Sunday, 17 August 2014

Hello My Friend.

Hello internet, my old friend. Today is my Birthday so I'm making extra effort to be here.
Its been a while, I apologise for my absence. I've been meaning to come back and write, I really have but something always seemed to stop me, mostly myself. The anxiety in over thinking and doubting my writing as harshly as only I could do to myself, as I'm sure many will agree, we are own worst enemy's and critics.

But I'm here now and that is all that matters. For once in a long time I am motivated to write and I want to continue to write as often as I can. Writing is the only thing I really feel passionate about and makes me happier than I can put into words. It just feels good, exceptionally good.

As I mentioned at the start, today is my Birthday. I haven't really done anything to celebrate my Birthday because I really couldn't think of anything I wanted to do. In the days leading up to my Birthday I had begun to think long and hard about myself and what I want in life. I have felt sad that besides my degree, I have yet to really accomplish anything I truly want in life. I want many things in life, I want to do many things and yet I'm nervous, I hinder myself then feel despair that I'm running out of time to do anything at all that I want to accomplish. It sort of turns into this awful unproductive circle of both not getting what I want neither doing what I want but then feeling horribly as though its too late.
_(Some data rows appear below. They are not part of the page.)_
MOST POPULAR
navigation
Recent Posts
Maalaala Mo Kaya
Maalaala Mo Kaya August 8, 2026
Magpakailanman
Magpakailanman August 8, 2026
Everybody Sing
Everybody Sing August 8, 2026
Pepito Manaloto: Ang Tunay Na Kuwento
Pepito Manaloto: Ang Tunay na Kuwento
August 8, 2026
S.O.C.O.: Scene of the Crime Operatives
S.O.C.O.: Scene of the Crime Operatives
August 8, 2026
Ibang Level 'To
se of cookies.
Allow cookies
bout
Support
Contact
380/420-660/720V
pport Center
Now that my Birthday has come, I want to forget all my insecurities and think as little as possible. I'm making a promise to myself to write. I want to fill this Blog with writing about everything that interests me in life and hope that in doing so I can share my interests with many others.

I'm not sure what direction this Blog will take but I hope for a better future being able to express and enjoy writing and encourage other interesting opportunities. I welcome everyone that will bear with me and read my Blogs content, I thank you wholeheartedly and welcome you to this Blog.
(I apologise for any awful grammar in this post and future post, I promise I will do my best to improve.)